This post comes from Creative Carbon Scotland

Although we initially planned to have fewer finalists for the 2015 Fringe Sustainable Practice Award, this year’s shortlist provided a great wealth of interesting and deserving productions, and the assessment process proved particularly difficult. As a result, there were five productions selected as finalists from our shortlist of 21 Edinburgh Festival Fringe shows, from which an overall winner was selected.

Here, we give a summary of our four excellent finalists, and the range of approaches they took when showcasing sustainability on the Fringe.

Garden by Lucy Grace

This one-woman show addresses the confines of our urban-office environment and the desire to reconnect with more natural surrounds. Themes of health and wellbeing were brought to the fore with the examination of the loneliness of many current modern day lifestyles, and the inherent desire of humans to reconnect with nature. The assessors found the show extremely observant, and were particularly impressed by the development of the set throughout the production, which appeared to grow in greenery and ‘bloom’ towards the climax of the show. In this way, Garden demonstrated the role of the on-stage environment in reflecting our own physical surrounds, and the impact of thoughtful stage design.

Scarfed for Life by the Citizen’s Theatre

Scarfed for Life did not self-identify as a show containing sustainability themes, and the Citizen’s Theatre production was shortlisted on the strength of its efforts to reduce the environmental impact of the stage design. 4 sound cues, 7 chairs (sourced from the venue) and a baseball cap were the only set and props required for the production centred around the comedy and repercussions of the first old-firm match of the season. However, upon review assessment, the team found the show to be a fantastic example of a production examining social sustainability issues of embedded sectarianism and domestic violence in an honest, approachable and accurate manner, whilst maintaining a high quality and entertaining show!

Sing for Your Life by The Vaults

Although unusual in its ‘musical taxidermy’ format, Sing for Your Life used comedy and gore to confront their audience with thoughtful prompts on a wide range of animal-related sustainability issues, whilst also considering similar elements in their own design. Badger culling and a loss of countryside biodiversity, farmed animal antibiotic use, invasive species, pedigree dog breeding and the fur debate were all considered in song by puppets crafted from the animals they addressed (themselves sourced as road-kill or previous taxidermied specimens). The assessors were impressed at the skill of the production, and the quality of the communication of complex, multifaceted ideas related to sustainability, with an individual approach to sustainable props.

The Handlebards: Secret Shakespeare by Peculius

Last year’s winner of the Fringe Sustainable Practice Award returned to the festival this year with fresh ideas.

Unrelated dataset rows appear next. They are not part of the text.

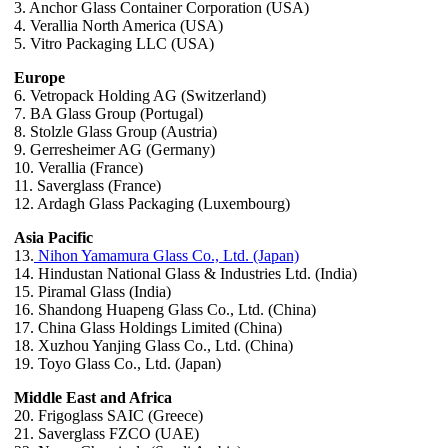
3. Anchor Glass Container Corporation (USA)
4. Verallia North America (USA)
5. Vitro Packaging LLC (USA)
Europe
6. Vetropack Holding AG (Switzerland)
7. BA Glass Group (Portugal)
8. Stolzle Glass Group (Austria)
9. Gerresheimer AG (Germany)
10. Verallia (France)
11. Saverglass (France)
12. Ardagh Glass Packaging (Luxembourg)
Asia Pacific
13.
Nihon Yamamura Glass Co., Ltd. (Japan)
14. Hindustan National Glass & Industries Ltd. (India)
15. Piramal Glass (India)
16. Shandong Huapeng Glass Co., Ltd. (China)
17. China Glass Holdings Limited (China)
18. Xuzhou Yanjing Glass Co., Ltd. (China)
19. Toyo Glass Co., Ltd. (Japan)
Middle East and Africa
20. Frigoglass SAIC (Greece)
21. Saverglass FZCO (UAE)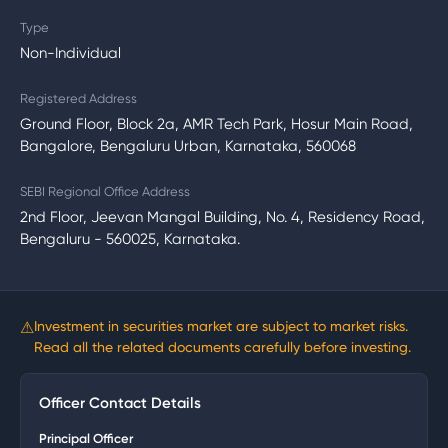
Type
Non-Individual
Registered Address
Ground Floor, Block 2a, AMR Tech Park, Hosur Main Road,
Bangalore, Bengaluru Urban, Karnataka, 560068
SEBI Regional Office Address
2nd Floor, Jeevan Mangal Building, No. 4, Residency Road,
Bengaluru - 560025, Karnataka.
⚠
Investment in securities market are subject to market risks.
Read all the related documents carefully before investing.
Officer Contact Details
Principal Officer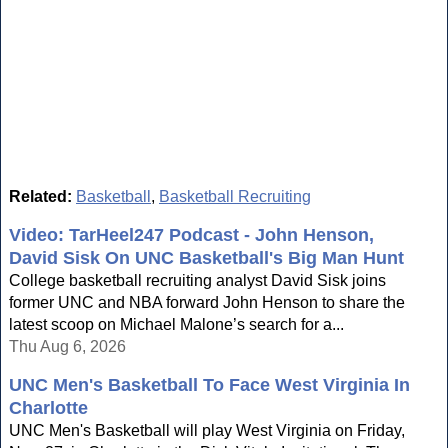
Related:
Basketball
,
Basketball Recruiting
Video: TarHeel247 Podcast - John Henson,
David Sisk On UNC Basketball's Big Man Hunt
College basketball recruiting analyst David Sisk joins
former UNC and NBA forward John Henson to share the
latest scoop on Michael Malone’s search for a...
Thu Aug 6, 2026
UNC Men's Basketball To Face West Virginia In
Charlotte
UNC Men's Basketball will play West Virginia on Friday,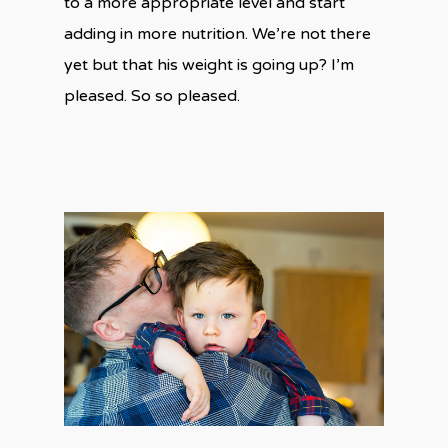
to a more appropriate level and start
adding in more nutrition. We’re not there
yet but that his weight is going up? I’m
pleased. So so pleased.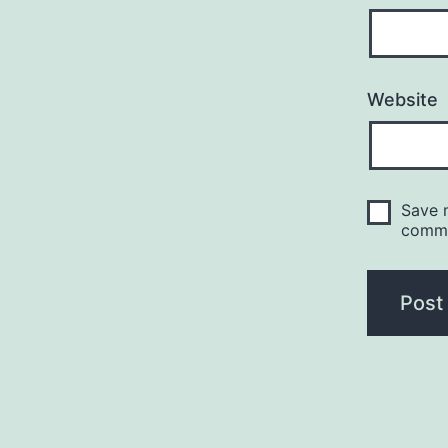
Website
Save m
comm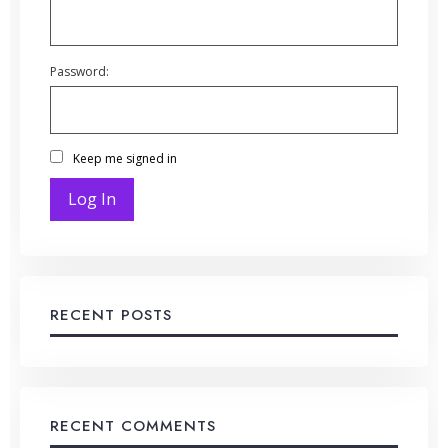
Password:
Keep me signed in
Log In
RECENT POSTS
RECENT COMMENTS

The assessment team again thought that the Handlebards displayed a high quality and unique demonstration of a first class touring production, with a twist take on Shakespeare. Travelling over 2000 miles by bike, performing across the UK on the approach to the Fringe, The Handlebards went a step further this year by actively engaging their audience in their own sustainable behaviour: getting them to cycle 5 miles across the city to a secret location for the performance. With support from Sustrans, and Edinburgh-based Spokes cycling organisation, the production ensured all left the show having already participated in more-environmentally friendly behaviour, and experienced more of Edinburgh’s natural surrounds and sustainable transport network. Peculius again demonstrated that it is possible to put on an incredibly sustainable show with Elizabethan content.

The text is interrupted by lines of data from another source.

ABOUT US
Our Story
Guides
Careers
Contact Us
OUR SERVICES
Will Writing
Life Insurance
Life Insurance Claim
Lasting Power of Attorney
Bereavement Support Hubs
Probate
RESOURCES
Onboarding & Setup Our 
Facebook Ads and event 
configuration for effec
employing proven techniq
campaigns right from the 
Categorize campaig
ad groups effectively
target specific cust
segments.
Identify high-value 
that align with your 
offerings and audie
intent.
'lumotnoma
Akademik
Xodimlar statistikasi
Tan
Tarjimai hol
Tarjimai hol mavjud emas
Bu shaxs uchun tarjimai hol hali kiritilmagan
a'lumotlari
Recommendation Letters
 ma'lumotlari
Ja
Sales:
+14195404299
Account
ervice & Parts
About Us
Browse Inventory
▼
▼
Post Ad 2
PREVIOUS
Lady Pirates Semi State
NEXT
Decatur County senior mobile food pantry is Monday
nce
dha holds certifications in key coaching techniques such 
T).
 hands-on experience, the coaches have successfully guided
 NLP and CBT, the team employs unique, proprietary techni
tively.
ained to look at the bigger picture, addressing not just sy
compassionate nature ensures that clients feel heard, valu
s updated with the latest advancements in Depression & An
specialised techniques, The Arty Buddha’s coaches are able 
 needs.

The award for Sustainable Practice on the Fringe was first launched in 2010 at the Hollywood Fringe and Edinburgh Festival Fringe and is run by Creative Carbon Scotland and the Center for Sustainable Practice in the Arts, with media partnership from The List. The sustainable award ceremony was held on 28 August 2015 in Fringe Central. Find out more about the award here. 

 

The post Our 2015 Fringe Sustainable Practice Award Finalists appeared first on Creative Carbon Scotland.

———-

Creative Carbon Scotland is a partnership of arts organisations working to put culture at the heart of a sustainable Scotland. We believe cultural and creative organisations have a significant influencing power to help shape a sustainable Scotland for the 21st century.

In 2011 we worked with partners Festivals Edinburgh, the Federation of Scottish Threatre and Scottish Contemporary Art Network to support over thirty arts organisations to operate more sustainably.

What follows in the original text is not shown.